_ASSIGNED TASK_. Output every record again so that it matches the original word for word.

Source records
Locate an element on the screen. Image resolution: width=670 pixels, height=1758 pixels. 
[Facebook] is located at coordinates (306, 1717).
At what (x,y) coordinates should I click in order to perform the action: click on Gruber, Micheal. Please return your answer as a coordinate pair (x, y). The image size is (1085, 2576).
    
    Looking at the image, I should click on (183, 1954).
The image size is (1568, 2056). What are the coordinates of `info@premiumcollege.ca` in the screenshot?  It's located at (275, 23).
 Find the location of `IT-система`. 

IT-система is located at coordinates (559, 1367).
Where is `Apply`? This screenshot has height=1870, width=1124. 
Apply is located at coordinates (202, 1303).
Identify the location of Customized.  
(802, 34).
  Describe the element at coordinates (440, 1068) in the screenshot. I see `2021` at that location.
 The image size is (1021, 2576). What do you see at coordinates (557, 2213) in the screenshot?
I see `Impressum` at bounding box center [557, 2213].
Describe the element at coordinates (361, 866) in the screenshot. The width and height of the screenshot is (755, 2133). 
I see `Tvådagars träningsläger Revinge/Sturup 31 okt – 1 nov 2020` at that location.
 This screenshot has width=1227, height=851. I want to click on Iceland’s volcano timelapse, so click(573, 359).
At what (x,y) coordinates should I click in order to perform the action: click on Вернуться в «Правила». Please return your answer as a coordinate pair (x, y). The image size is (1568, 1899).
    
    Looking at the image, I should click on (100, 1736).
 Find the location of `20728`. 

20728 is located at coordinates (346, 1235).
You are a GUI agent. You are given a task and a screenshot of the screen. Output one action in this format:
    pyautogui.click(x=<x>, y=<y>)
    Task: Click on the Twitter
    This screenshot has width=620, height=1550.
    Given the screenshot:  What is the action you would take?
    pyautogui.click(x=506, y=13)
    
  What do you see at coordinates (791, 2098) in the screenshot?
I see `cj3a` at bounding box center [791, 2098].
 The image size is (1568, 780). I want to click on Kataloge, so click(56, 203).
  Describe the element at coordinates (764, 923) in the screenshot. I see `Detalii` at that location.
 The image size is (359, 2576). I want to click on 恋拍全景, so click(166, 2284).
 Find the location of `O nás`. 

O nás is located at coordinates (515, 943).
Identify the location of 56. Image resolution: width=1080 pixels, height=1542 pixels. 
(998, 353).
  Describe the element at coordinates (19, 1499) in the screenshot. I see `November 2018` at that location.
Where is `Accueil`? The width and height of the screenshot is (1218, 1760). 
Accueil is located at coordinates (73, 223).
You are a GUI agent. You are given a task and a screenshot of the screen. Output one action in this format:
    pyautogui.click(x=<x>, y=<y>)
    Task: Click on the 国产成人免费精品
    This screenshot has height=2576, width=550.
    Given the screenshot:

_THE ANSWER_.
Locate an element on the screen. Image resolution: width=670 pixels, height=1758 pixels. 
[Facebook] is located at coordinates (306, 1717).
At what (x,y) coordinates should I click in order to perform the action: click on Gruber, Micheal. Please return your answer as a coordinate pair (x, y). The image size is (1085, 2576).
    
    Looking at the image, I should click on (183, 1954).
The image size is (1568, 2056). What are the coordinates of `info@premiumcollege.ca` in the screenshot?  It's located at (275, 23).
 Find the location of `IT-система`. 

IT-система is located at coordinates (559, 1367).
Where is `Apply`? This screenshot has height=1870, width=1124. 
Apply is located at coordinates (202, 1303).
Identify the location of Customized.  
(802, 34).
  Describe the element at coordinates (440, 1068) in the screenshot. I see `2021` at that location.
 The image size is (1021, 2576). What do you see at coordinates (557, 2213) in the screenshot?
I see `Impressum` at bounding box center [557, 2213].
Describe the element at coordinates (361, 866) in the screenshot. The width and height of the screenshot is (755, 2133). 
I see `Tvådagars träningsläger Revinge/Sturup 31 okt – 1 nov 2020` at that location.
 This screenshot has width=1227, height=851. I want to click on Iceland’s volcano timelapse, so click(573, 359).
At what (x,y) coordinates should I click in order to perform the action: click on Вернуться в «Правила». Please return your answer as a coordinate pair (x, y). The image size is (1568, 1899).
    
    Looking at the image, I should click on (100, 1736).
 Find the location of `20728`. 

20728 is located at coordinates (346, 1235).
You are a GUI agent. You are given a task and a screenshot of the screen. Output one action in this format:
    pyautogui.click(x=<x>, y=<y>)
    Task: Click on the Twitter
    This screenshot has width=620, height=1550.
    Given the screenshot:  What is the action you would take?
    pyautogui.click(x=506, y=13)
    
  What do you see at coordinates (791, 2098) in the screenshot?
I see `cj3a` at bounding box center [791, 2098].
 The image size is (1568, 780). I want to click on Kataloge, so click(56, 203).
  Describe the element at coordinates (764, 923) in the screenshot. I see `Detalii` at that location.
 The image size is (359, 2576). I want to click on 恋拍全景, so click(166, 2284).
 Find the location of `O nás`. 

O nás is located at coordinates (515, 943).
Identify the location of 56. Image resolution: width=1080 pixels, height=1542 pixels. 
(998, 353).
  Describe the element at coordinates (19, 1499) in the screenshot. I see `November 2018` at that location.
Where is `Accueil`? The width and height of the screenshot is (1218, 1760). 
Accueil is located at coordinates (73, 223).
You are a GUI agent. You are given a task and a screenshot of the screen. Output one action in this format:
    pyautogui.click(x=<x>, y=<y>)
    Task: Click on the 国产成人免费精品
    This screenshot has height=2576, width=550.
    Given the screenshot:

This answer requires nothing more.